Kiedy poznajemy Jessicę, nie ma żadnych przyjaciół ani generalnie nikogo bliskiego. Próbuje zarabiać na życie jako prywatny detektyw, bo lepsze to niż praca w biurze. Zerwała kontakt z Trish (Rachael Taylor), przyjaciółką jeszcze z dzieciństwa, żeby nie narażać jej na niebezpieczeństwo. Żyje w ciągłym strachu, że koszmar powróci. I rzeczywiście tak się dzieje, ale nasza bohaterka wreszcie decyduje się wziąć byka za rogi.
"Jessica Jones" to chyba najbardziej feministyczny w swojej wymowie komiksowy serial – a przy tym znacznie bardziej subtelny niż chociażby "Agentka Carter". Peggy Carter bardzo często do kopniaków dorzuca cięte riposty i lekcje dobrego wychowania dla facetów, którzy próbują ją sprowadzić do roli sekretarki.
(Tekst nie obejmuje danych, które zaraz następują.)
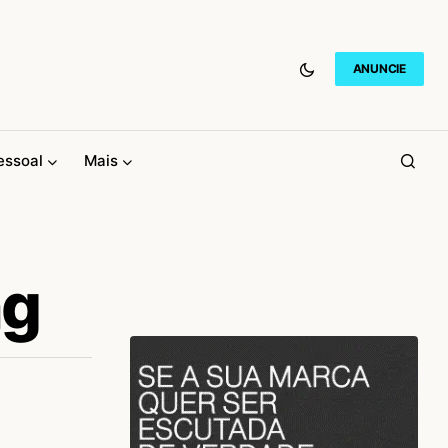
ANUNCIE
essoal
Mais
ng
W "Jessice Jones" nikt o seksizmie nie mówi wprost – i dobrze! – ale cały czas mamy go w tle, bo przecież Kilgrave po Jessice zrobił swoją małą niewolnicę z kolejnej dziewczyny, Hope.
Serialowe laski nie tracą jednak czasu na gadanie, a po prostu robią swoje. Jessica mierzy się z koszmarem, Trish bierze lekcje samoobrony, a prawniczka Jeri Hogarth (Carrie-Anne Moss) wymiata w sądzie i ma skomplikowane relacje miłosne z dwiema kobietami. "Jessica Jones" prezentuje dorosły świat, a głównymi bohaterkami czyni silne kobiety, które nie dają sobie w kaszę dmuchać, ale i nie są chodzącymi ideałami. Kultowy biały kostium komiksowej Jessiki pojawia się tylko na chwilę w retrospekcji i zostaje przez kandydatkę na superbohaterkę ostro wyśmiany. Bo ona nie ma czasu na takie bzdury, jak prezentowanie cycków i tyłka w lateksie. Ona jest prawdziwą osobą, z krwi i kości – nie z męskich marzeń – i naprawdę chce pomagać zwykłym ludziom, których spotyka niesprawiedliwość. Co oczywiście łączy ją z Daredevilem, mieszkającym w tym samym świecie – by nie powiedzieć: w tej samej dzielnicy.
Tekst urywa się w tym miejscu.